New Applications. As a new application, we provide a new unified predicate related to non-monotone ABE. Previously, there are two types of non-monotone ABE: the OSW type (Ostrovsky, Sahai, and Waters  [31]) and the OT type (Okamoto and Takashima  [30]). In the OSW type, a sub-predicate P(yX) amounts to check if an attribute is not in a set, e.g., if \(y \not \in X\), while the OT type, a label \(\text {tag}\) is also attached, but a sub-predicate \(P'((\text {tag},y),(\overline{\text {tag}},x))\) only checks the inequality on the same tag, e.g., if \(\text {tag}=\overline{\text {tag}} \wedge y \ne x\). Intuitively, the OSW type has a disadvantage in that the non-membership test takes the complement over the whole universe and this may be too much for some applications, where we would like to consider multiple sub-universe and confine the complement to only in the related sub-universe.
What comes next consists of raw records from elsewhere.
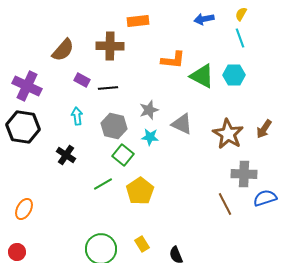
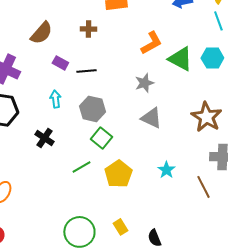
brown cross: (110, 46) -> (88, 29), size x0.6
orange L-shape: (173, 60) -> (151, 43), turned -35
gray star: (149, 110) -> (144, 83), moved
gray triangle: (182, 124) -> (151, 118), moved
cyan star: (150, 137) -> (166, 170), moved, turned 30

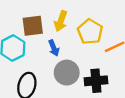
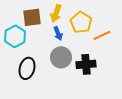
blue arrow: (54, 48) -> (58, 33), moved

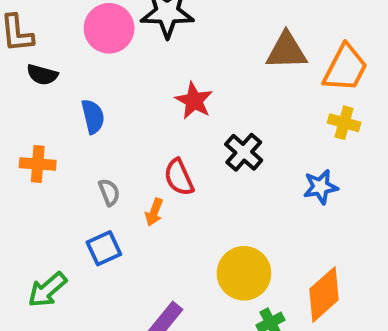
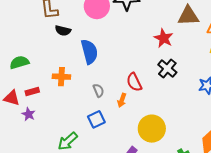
red star: (194, 101) -> (164, 38), moved
blue semicircle: (93, 117) -> (89, 52), size x1.4
yellow circle: (244, 273) -> (152, 129), moved

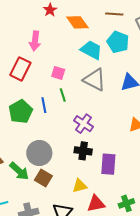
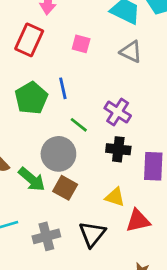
gray triangle: (95, 80) -> (131, 52), size x0.7
green line: (63, 95) -> (79, 125), moved, turned -32
yellow triangle: (80, 186) -> (115, 197), turned 35

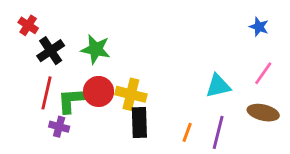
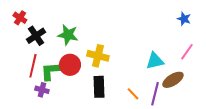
yellow cross: (131, 94) -> (98, 56), moved
brown ellipse: (263, 113) -> (173, 80), moved, turned -45
orange line: (187, 132) -> (133, 94), turned -64

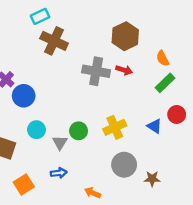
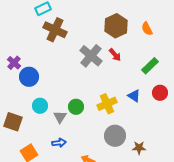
orange semicircle: (163, 58) -> (147, 29), moved
red arrow: (124, 70) -> (115, 55), turned 32
gray cross: (96, 71) -> (91, 56), turned 30
blue triangle: (154, 126) -> (134, 96), moved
On the other hand, the OT type confines the non-membership to those with the same tag, but the non-membership test is enabled only with the set of single element, e.g., \(\{x\}\). We unify both types to overcome both disadvantages; that is, a sub-predicate \(P'((\text {tag},y),(\overline{\text {tag}},X))\) would check if \(\text {tag}=\overline{\text {tag}} \wedge y \not \in X\). We remark that when considering large-universe monotone ABE, there is no benefit to consider multiple spaces, since \(\mathbb {Z}_p\) is already exponentially large, and we can just treat a hashed value \(H(\text {tag},y)\) as an attribute in \(\mathbb {Z}_p\). In non-monotone ABE, we have to check the equality (of tags) and the non-membership at once, and the approach by hashing does not work. We motivate more on the unified non-monotone ABE, and provide definitions and constructions in the full version.